- _Exercise objective_:
Make an exact copy of the listing underneath, skipping each picture.

- _The input_:
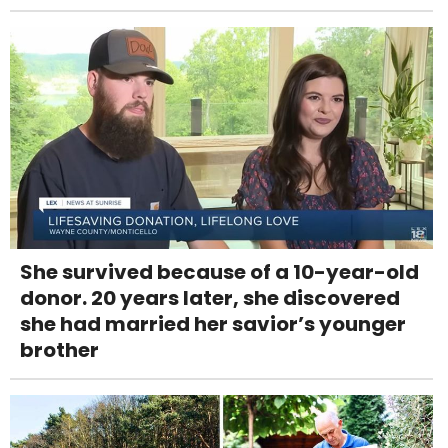
She survived because of a 10-year-old
donor. 20 years later, she discovered
she had married her savior’s younger
brother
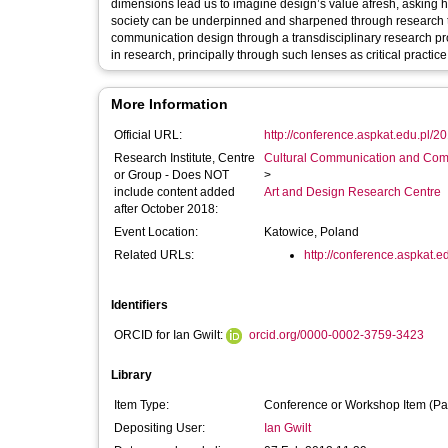
dimensions lead us to imagine design’s value afresh, asking h
society can be underpinned and sharpened through research to
communication design through a transdisciplinary research pro
in research, principally through such lenses as critical practic
More Information
Official URL:
http://conference.aspkat.edu.pl/2
Research Institute, Centre
Cultural Communication and Comp
or Group - Does NOT
>
include content added
Art and Design Research Centre
after October 2018:
Event Location:
Katowice, Poland
Related URLs:
http://conference.aspkat.e
Identifiers
ORCID for Ian Gwilt:
orcid.org/0000-0002-3759-3423
Library
Item Type:
Conference or Workshop Item (Pa
Depositing User:
Ian Gwilt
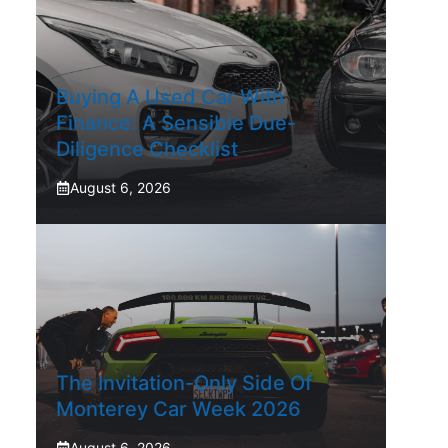
Buying A Used Car With
Finance: A Sensible Due-
Diligence Checklist
August 6, 2026
The Invitation-Only Side Of
Monterey Car Week 2026
August 6, 2026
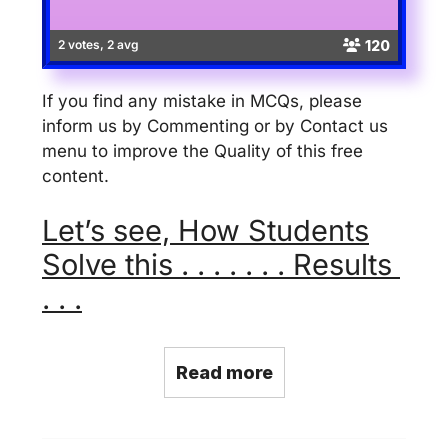
120
2 votes, 2 avg
If you find any mistake in MCQs, please
inform us by Commenting or by Contact us
menu to improve the Quality of this free
content.
Let’s see, How Students
Solve this . . . . . . . Results
. . .
Read more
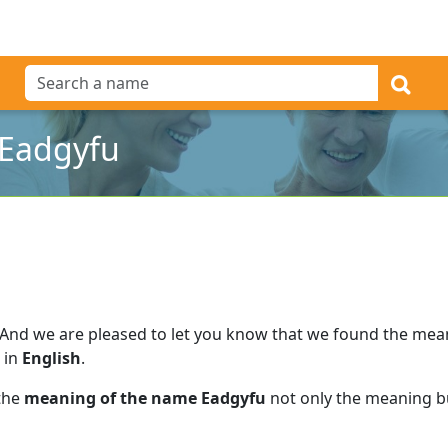
 Eadgyfu
And we are pleased to let you know that we found the me
 in
English
.
 the
meaning of the name Eadgyfu
not only the meaning bu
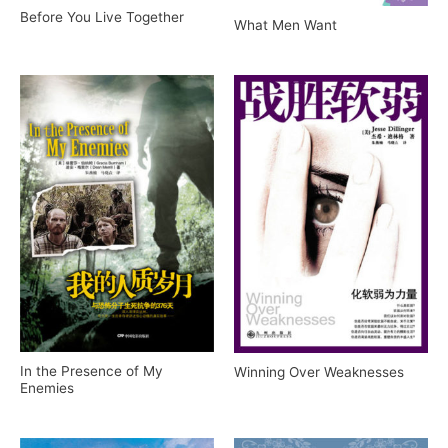
Before You Live Together
What Men Want
In the Presence of My
Winning Over Weaknesses
Enemies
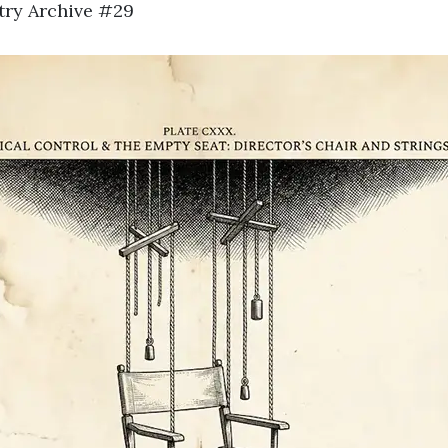
stry Archive #29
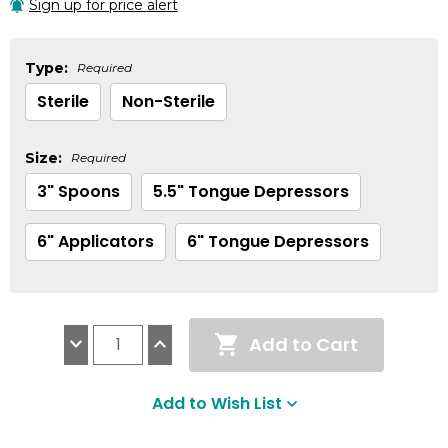
Sign up for price alert
Type:
Required
Sterile
Non-Sterile
Size:
Required
3" Spoons
5.5" Tongue Depressors
6" Applicators
6" Tongue Depressors
Current
Add to Cart
Stock:
Decrease
Increase
Quantity:
Quantity:
Add to Wish List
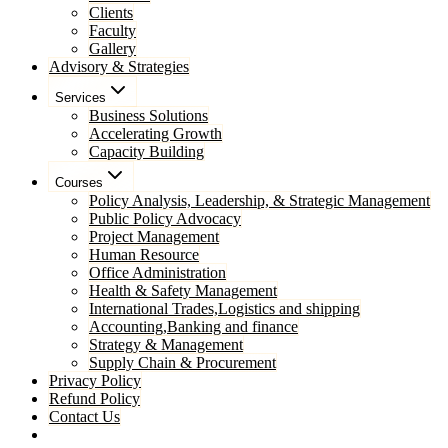
Clients
Faculty
Gallery
Advisory & Strategies
Services
Business Solutions
Accelerating Growth
Capacity Building
Courses
Policy Analysis, Leadership, & Strategic Management
Public Policy Advocacy
Project Management
Human Resource
Office Administration
Health & Safety Management
International Trades,Logistics and shipping
Accounting,Banking and finance
Strategy & Management
Supply Chain & Procurement
Privacy Policy
Refund Policy
Contact Us
Pay Now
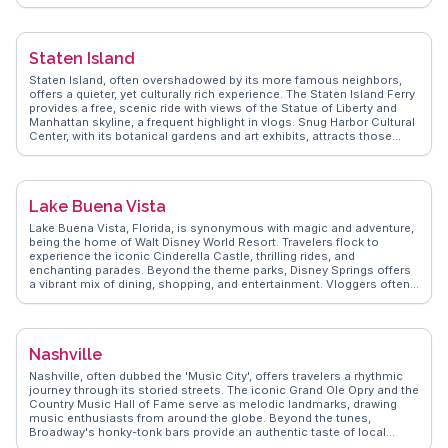
explore the Strip District, a lively area filled with markets, eateries,
and unique shops. WanderVlogs shares insights from real travelers,
highlighting the city's transformation from steel town to cultural hub.
Pittsburgh's bridges and hills offer a distinctive urban landscape,
Staten Island
perfect for exploration and discovery.
Staten Island, often overshadowed by its more famous neighbors,
offers a quieter, yet culturally rich experience. The Staten Island Ferry
provides a free, scenic ride with views of the Statue of Liberty and
Manhattan skyline, a frequent highlight in vlogs. Snug Harbor Cultural
Center, with its botanical gardens and art exhibits, attracts those
interested in art and nature. Historic Richmond Town offers a glimpse
into colonial life, appealing to history enthusiasts. WanderVlogs
presents tips from real travelers on exploring the island's hidden
gems, like the Greenbelt's hiking trails and the vibrant food scene,
Lake Buena Vista
showcasing a side of New York City often missed by tourists.
Lake Buena Vista, Florida, is synonymous with magic and adventure,
being the home of Walt Disney World Resort. Travelers flock to
experience the iconic Cinderella Castle, thrilling rides, and
enchanting parades. Beyond the theme parks, Disney Springs offers
a vibrant mix of dining, shopping, and entertainment. Vloggers often
rave about the immersive experiences at Epcot and the Animal
Kingdom's unique wildlife encounters. WanderVlogs presents tips on
navigating the parks efficiently and capturing memorable moments.
With its blend of fantasy and reality, Lake Buena Vista promises an
Nashville
unforgettable escape into the world of imagination.
Nashville, often dubbed the 'Music City', offers travelers a rhythmic
journey through its storied streets. The iconic Grand Ole Opry and the
Country Music Hall of Fame serve as melodic landmarks, drawing
music enthusiasts from around the globe. Beyond the tunes,
Broadway's honky-tonk bars provide an authentic taste of local
nightlife, where live performances echo into the early hours. Culinary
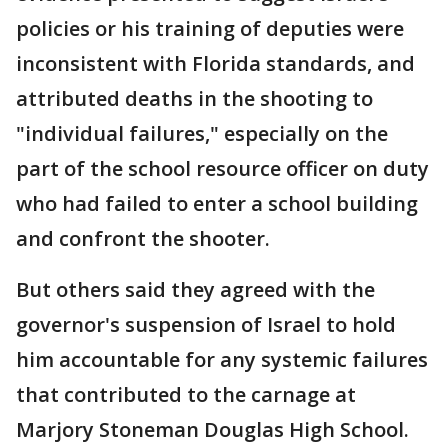
policies or his training of deputies were
inconsistent with Florida standards, and
attributed deaths in the shooting to
"individual failures," especially on the
part of the school resource officer on duty
who had failed to enter a school building
and confront the shooter.
But others said they agreed with the
governor's suspension of Israel to hold
him accountable for any systemic failures
that contributed to the carnage at
Marjory Stoneman Douglas High School.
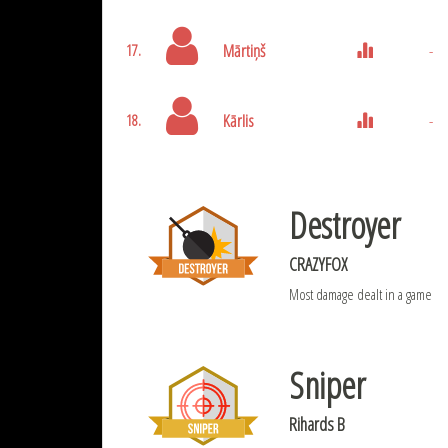
Mārtiņš
-
17.
Kārlis
-
18.
Destroyer
CRAZYFOX
Most damage dealt in a game
Sniper
Rihards B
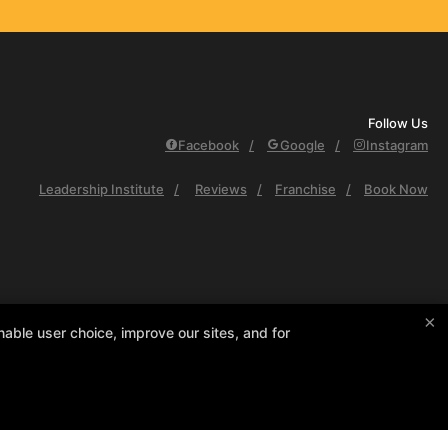
Follow Us
Facebook
Google
Instagram
Leadership Institute
Reviews
Franchise
Book Now
×
able user choice, improve our sites, and for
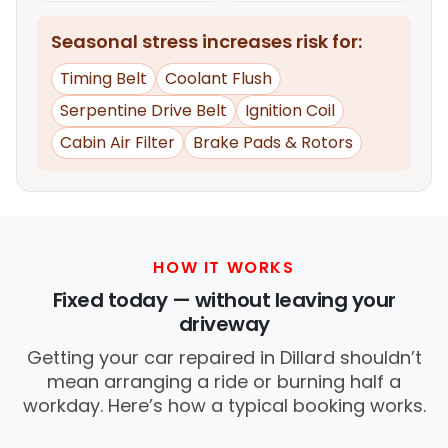
Seasonal stress increases risk for:
Timing Belt
Coolant Flush
Serpentine Drive Belt
Ignition Coil
Cabin Air Filter
Brake Pads & Rotors
HOW IT WORKS
Fixed today — without leaving your
driveway
Getting your car repaired in Dillard shouldn’t
mean arranging a ride or burning half a
workday. Here’s how a typical booking works.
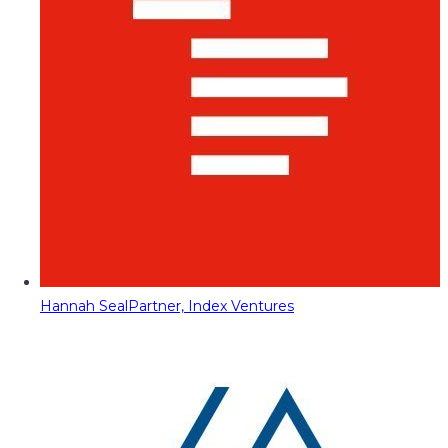
Hannah Seal
Partner, Index Ventures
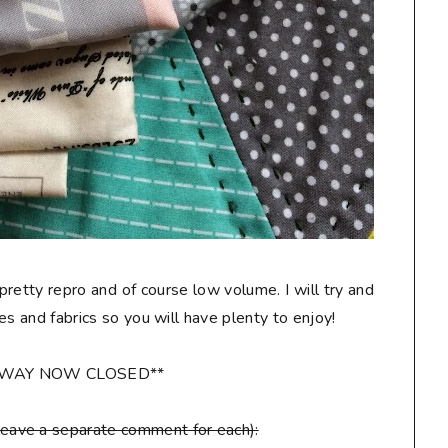
 pretty repro and of course low volume. I will try and
les and fabrics so you will have plenty to enjoy!
AWAY NOW CLOSED**
leave a separate comment for each):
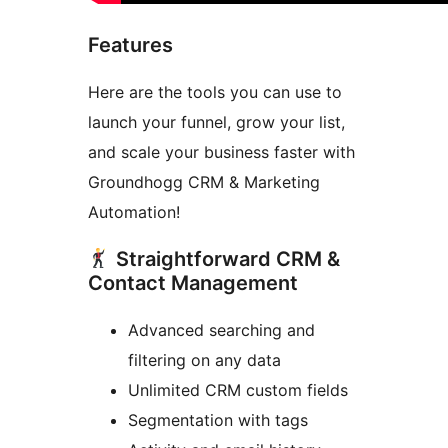
Features
Here are the tools you can use to
launch your funnel, grow your list,
and scale your business faster with
Groundhogg CRM & Marketing
Automation!
Straightforward CRM &
Contact Management
Advanced searching and
filtering on any data
Unlimited CRM custom fields
Segmentation with tags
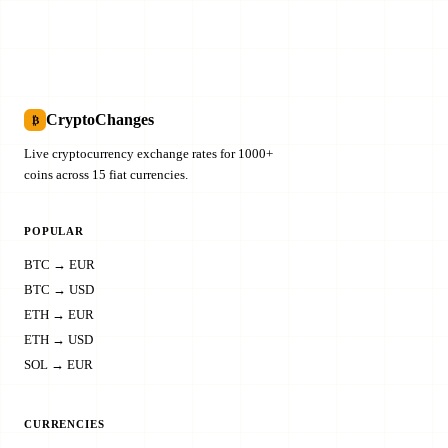
CryptoChanges
₿
Live cryptocurrency exchange rates for 1000+
coins across 15 fiat currencies.
POPULAR
BTC → EUR
BTC → USD
ETH → EUR
ETH → USD
SOL → EUR
CURRENCIES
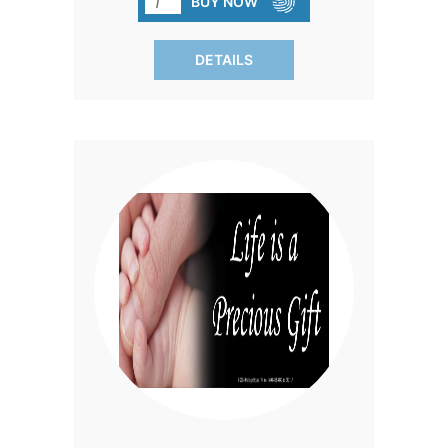
BUY NOW
powerful reminder of the permanent
impact of abortion, reaching thousands
DETAILS
in everyday settings.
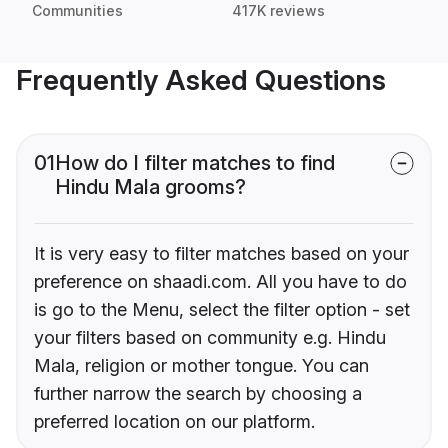
Communities
417K reviews
Frequently Asked Questions
01
How do I filter matches to find
Hindu Mala grooms?
It is very easy to filter matches based on your
preference on shaadi.com. All you have to do
is go to the Menu, select the filter option - set
your filters based on community e.g. Hindu
Mala, religion or mother tongue. You can
further narrow the search by choosing a
preferred location on our platform.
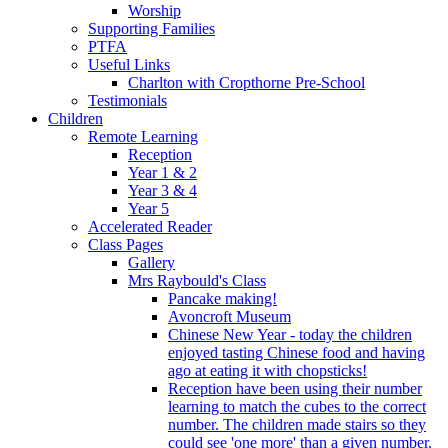
Worship
Supporting Families
PTFA
Useful Links
Charlton with Cropthorne Pre-School
Testimonials
Children
Remote Learning
Reception
Year 1 & 2
Year 3 & 4
Year 5
Accelerated Reader
Class Pages
Gallery
Mrs Raybould's Class
Pancake making!
Avoncroft Museum
Chinese New Year - today the children
enjoyed tasting Chinese food and having
ago at eating it with chopsticks!
Reception have been using their number
learning to match the cubes to the correct
number. The children made stairs so they
could see 'one more' than a given number.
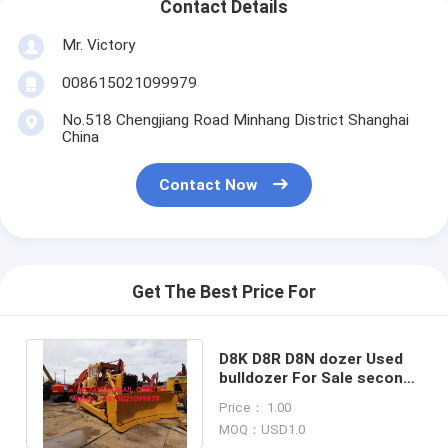
Contact Details
Mr. Victory
008615021099979
No.518 Chengjiang Road Minhang District Shanghai
China
Contact Now
Get The Best Price For
D8K D8R D8N dozer Used
bulldozer For Sale second
hand new agricultural
Price： 1.00
machines
MOQ：USD1.0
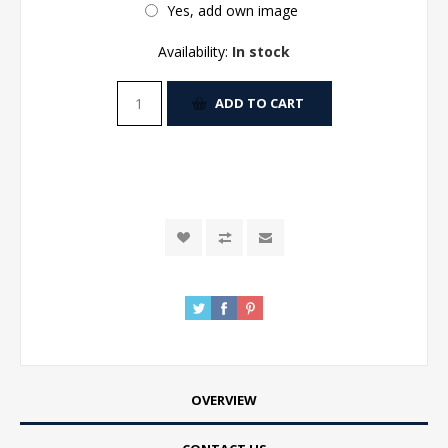
Yes, add own image
Availability:
In stock
ADD TO CART
OVERVIEW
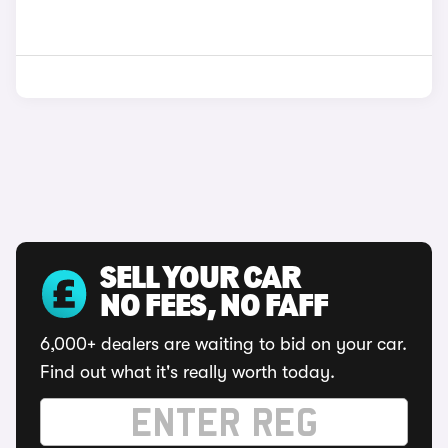
SELL YOUR CAR
NO FEES, NO FAFF
6,000+ dealers are waiting to bid on your car.
Find out what it's really worth today.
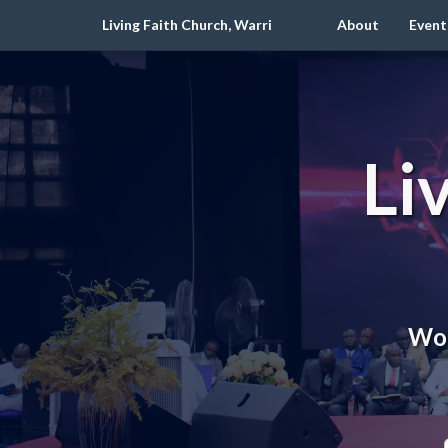
Living Faith Church, Warri
About
Event
Li
Wor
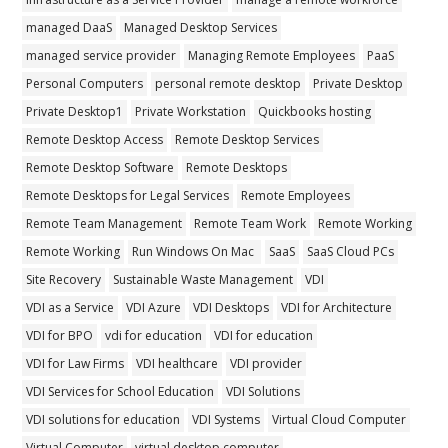
managed DaaS
Managed Desktop Services
managed service provider
Managing Remote Employees
PaaS
Personal Computers
personal remote desktop
Private Desktop
Private Desktop1
Private Workstation
Quickbooks hosting
Remote Desktop Access
Remote Desktop Services
Remote Desktop Software
Remote Desktops
Remote Desktops for Legal Services
Remote Employees
Remote Team Management
Remote Team Work
Remote Working
Remote Working
Run Windows On Mac
SaaS
SaaS Cloud PCs
Site Recovery
Sustainable Waste Management
VDI
VDI as a Service
VDI Azure
VDI Desktops
VDI for Architecture
VDI for BPO
vdi for education
VDI for education
VDI for Law Firms
VDI healthcare
VDI provider
VDI Services for School Education
VDI Solutions
VDI solutions for education
VDI Systems
Virtual Cloud Computer
Virtual Computer
virtual desktop computer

- _Result_:
She survived because of a 10-year-old
donor. 20 years later, she discovered
she had married her savior’s younger
brother
dimensions lead us to imagine design’s value afresh, asking h
society can be underpinned and sharpened through research to
communication design through a transdisciplinary research pro
in research, principally through such lenses as critical practic
More Information
Official URL:
http://conference.aspkat.edu.pl/2
Research Institute, Centre
Cultural Communication and Comp
or Group - Does NOT
>
include content added
Art and Design Research Centre
after October 2018:
Event Location:
Katowice, Poland
Related URLs:
http://conference.aspkat.e
Identifiers
ORCID for Ian Gwilt:
orcid.org/0000-0002-3759-3423
Library
Item Type:
Conference or Workshop Item (Pa
Depositing User:
Ian Gwilt
Buying A Used Car With
Finance: A Sensible Due-
Diligence Checklist
August 6, 2026
The Invitation-Only Side Of
Monterey Car Week 2026
August 6, 2026
120
2 votes, 2 avg
If you find any mistake in MCQs, please
inform us by Commenting or by Contact us
menu to improve the Quality of this free
content.
Let’s see, How Students
Solve this . . . . . . . Results
. . .
Read more
 Eadgyfu
And we are pleased to let you know that we found the me
 in
English
.
 the
meaning of the name Eadgyfu
not only the meaning bu
Before You Live Together
What Men Want
In the Presence of My
Winning Over Weaknesses
Enemies
stry Archive #29
Sign up for price alert
Type:
Required
Sterile
Non-Sterile
Size:
Required
3" Spoons
5.5" Tongue Depressors
6" Applicators
6" Tongue Depressors
Current
Add to Cart
Stock:
Decrease
Increase
Quantity:
Quantity:
Add to Wish List
Clients
Faculty
Gallery
Advisory & Strategies
Services
Business Solutions
Accelerating Growth
Capacity Building
Courses
Policy Analysis, Leadership, & Strategic Management
Public Policy Advocacy
Project Management
Human Resource
Office Administration
Health & Safety Management
International Trades,Logistics and shipping
Accounting,Banking and finance
Strategy & Management
Supply Chain & Procurement
Privacy Policy
Refund Policy
Contact Us
Pay Now
explore the Strip District, a lively area filled with markets, eateries,
and unique shops. WanderVlogs shares insights from real travelers,
highlighting the city's transformation from steel town to cultural hub.
Pittsburgh's bridges and hills offer a distinctive urban landscape,
Staten Island
perfect for exploration and discovery.
Staten Island, often overshadowed by its more famous neighbors,
offers a quieter, yet culturally rich experience. The Staten Island Ferry
provides a free, scenic ride with views of the Statue of Liberty and
Manhattan skyline, a frequent highlight in vlogs. Snug Harbor Cultural
Center, with its botanical gardens and art exhibits, attracts those
interested in art and nature. Historic Richmond Town offers a glimpse
into colonial life, appealing to history enthusiasts. WanderVlogs
presents tips from real travelers on exploring the island's hidden
gems, like the Greenbelt's hiking trails and the vibrant food scene,
Lake Buena Vista
showcasing a side of New York City often missed by tourists.
Lake Buena Vista, Florida, is synonymous with magic and adventure,
being the home of Walt Disney World Resort. Travelers flock to
experience the iconic Cinderella Castle, thrilling rides, and
enchanting parades. Beyond the theme parks, Disney Springs offers
a vibrant mix of dining, shopping, and entertainment. Vloggers often
rave about the immersive experiences at Epcot and the Animal
Kingdom's unique wildlife encounters. WanderVlogs presents tips on
navigating the parks efficiently and capturing memorable moments.
With its blend of fantasy and reality, Lake Buena Vista promises an
Nashville
unforgettable escape into the world of imagination.
Nashville, often dubbed the 'Music City', offers travelers a rhythmic
journey through its storied streets. The iconic Grand Ole Opry and the
Country Music Hall of Fame serve as melodic landmarks, drawing
music enthusiasts from around the globe. Beyond the tunes,
Broadway's honky-tonk bars provide an authentic taste of local
nightlife, where live performances echo into the early hours. Culinary
policies or his training of deputies were
inconsistent with Florida standards, and
attributed deaths in the shooting to
"individual failures," especially on the
part of the school resource officer on duty
who had failed to enter a school building
and confront the shooter.
But others said they agreed with the
governor's suspension of Israel to hold
him accountable for any systemic failures
that contributed to the carnage at
Marjory Stoneman Douglas High School.
Mārtiņš
-
17.
Kārlis
-
18.
Destroyer
CRAZYFOX
Most damage dealt in a game
Sniper
Rihards B
Follow Us
Facebook
Google
Instagram
Leadership Institute
Reviews
Franchise
Book Now
×
able user choice, improve our sites, and for
Seasonal stress increases risk for:
Timing Belt
Coolant Flush
Serpentine Drive Belt
Ignition Coil
Cabin Air Filter
Brake Pads & Rotors
HOW IT WORKS
Fixed today — without leaving your
driveway
Getting your car repaired in Dillard shouldn’t
mean arranging a ride or burning half a
workday. Here’s how a typical booking works.
Hannah Seal
Partner, Index Ventures
 pretty repro and of course low volume. I will try and
les and fabrics so you will have plenty to enjoy!
AWAY NOW CLOSED**
leave a separate comment for each):
Features
Here are the tools you can use to
launch your funnel, grow your list,
and scale your business faster with
Groundhogg CRM & Marketing
Automation!
Straightforward CRM &
Contact Management
Advanced searching and
filtering on any data
Unlimited CRM custom fields
Segmentation with tags
CryptoChanges
₿
Live cryptocurrency exchange rates for 1000+
coins across 15 fiat currencies.
POPULAR
BTC → EUR
BTC → USD
ETH → EUR
ETH → USD
SOL → EUR
CURRENCIES
BUY NOW
powerful reminder of the permanent
impact of abortion, reaching thousands
DETAILS
in everyday settings.
Communities
417K reviews
Frequently Asked Questions
01
How do I filter matches to find
Hindu Mala grooms?
It is very easy to filter matches based on your
preference on shaadi.com. All you have to do
is go to the Menu, select the filter option - set
your filters based on community e.g. Hindu
Mala, religion or mother tongue. You can
further narrow the search by choosing a
preferred location on our platform.
Worship
Supporting Families
PTFA
Useful Links
Charlton with Cropthorne Pre-School
Testimonials
Children
Remote Learning
Reception
Year 1 & 2
Year 3 & 4
Year 5
Accelerated Reader
Class Pages
Gallery
Mrs Raybould's Class
Pancake making!
Avoncroft Museum
Chinese New Year - today the children
enjoyed tasting Chinese food and having
ago at eating it with chopsticks!
Reception have been using their number
learning to match the cubes to the correct
number. The children made stairs so they
could see 'one more' than a given number.
Contact Details
Mr. Victory
008615021099979
No.518 Chengjiang Road Minhang District Shanghai
China
Contact Now
Get The Best Price For
D8K D8R D8N dozer Used
bulldozer For Sale second
hand new agricultural
Price： 1.00
machines
MOQ：USD1.0
Yes, add own image
Availability:
In stock
ADD TO CART
OVERVIEW
SELL YOUR CAR
NO FEES, NO FAFF
6,000+ dealers are waiting to bid on your car.
Find out what it's really worth today.
Living Faith Church, Warri
About
Event
Li
Wor
managed DaaS
Managed Desktop Services
managed service provider
Managing Remote Employees
PaaS
Personal Computers
personal remote desktop
Private Desktop
Private Desktop1
Private Workstation
Quickbooks hosting
Remote Desktop Access
Remote Desktop Services
Remote Desktop Software
Remote Desktops
Remote Desktops for Legal Services
Remote Employees
Remote Team Management
Remote Team Work
Remote Working
Remote Working
Run Windows On Mac
SaaS
SaaS Cloud PCs
Site Recovery
Sustainable Waste Management
VDI
VDI as a Service
VDI Azure
VDI Desktops
VDI for Architecture
VDI for BPO
vdi for education
VDI for education
VDI for Law Firms
VDI healthcare
VDI provider
VDI Services for School Education
VDI Solutions
VDI solutions for education
VDI Systems
Virtual Cloud Computer
Virtual Computer
virtual desktop computer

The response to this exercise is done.